───── Given records

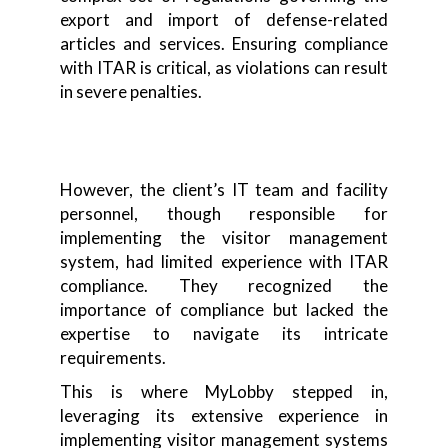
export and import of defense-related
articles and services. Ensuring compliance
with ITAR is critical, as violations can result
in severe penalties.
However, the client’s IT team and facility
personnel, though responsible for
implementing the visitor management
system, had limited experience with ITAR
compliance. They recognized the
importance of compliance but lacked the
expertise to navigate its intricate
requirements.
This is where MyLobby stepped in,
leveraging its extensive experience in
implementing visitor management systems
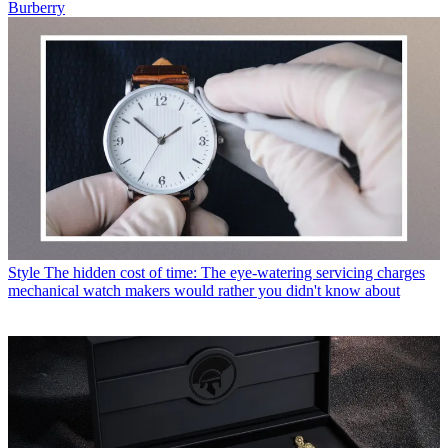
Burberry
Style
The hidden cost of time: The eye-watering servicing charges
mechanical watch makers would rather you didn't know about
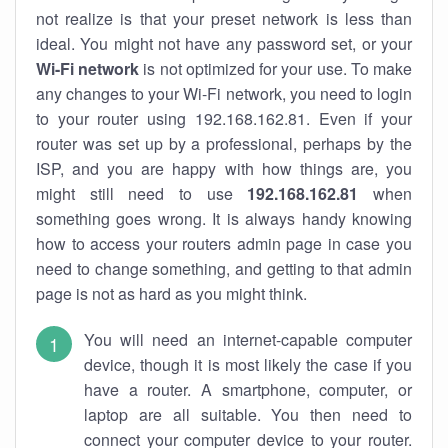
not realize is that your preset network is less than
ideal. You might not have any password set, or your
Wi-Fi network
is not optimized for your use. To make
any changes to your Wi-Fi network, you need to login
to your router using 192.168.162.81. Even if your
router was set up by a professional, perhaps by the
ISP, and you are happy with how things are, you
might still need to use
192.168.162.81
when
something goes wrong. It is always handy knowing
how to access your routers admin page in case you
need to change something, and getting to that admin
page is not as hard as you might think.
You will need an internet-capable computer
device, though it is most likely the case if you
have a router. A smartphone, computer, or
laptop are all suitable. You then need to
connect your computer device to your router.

──────────
───── Given records

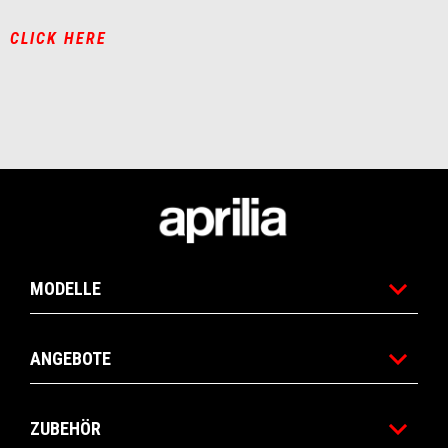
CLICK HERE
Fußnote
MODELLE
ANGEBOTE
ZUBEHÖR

──────────

▶ Prompt
What you write out is the stretch of entries from the line containing "implementing visitor management systems" to the line containing "connect your computer device to your router.", word for word, with both end lines and no pictures.

▶ Exercise result
implementing visitor management systems
Burberry
Style
The hidden cost of time: The eye-watering servicing charges
mechanical watch makers would rather you didn't know about
not realize is that your preset network is less than
ideal. You might not have any password set, or your
Wi-Fi network
is not optimized for your use. To make
any changes to your Wi-Fi network, you need to login
to your router using 192.168.162.81. Even if your
router was set up by a professional, perhaps by the
ISP, and you are happy with how things are, you
might still need to use
192.168.162.81
when
something goes wrong. It is always handy knowing
how to access your routers admin page in case you
need to change something, and getting to that admin
page is not as hard as you might think.
You will need an internet-capable computer
device, though it is most likely the case if you
have a router. A smartphone, computer, or
laptop are all suitable. You then need to
connect your computer device to your router.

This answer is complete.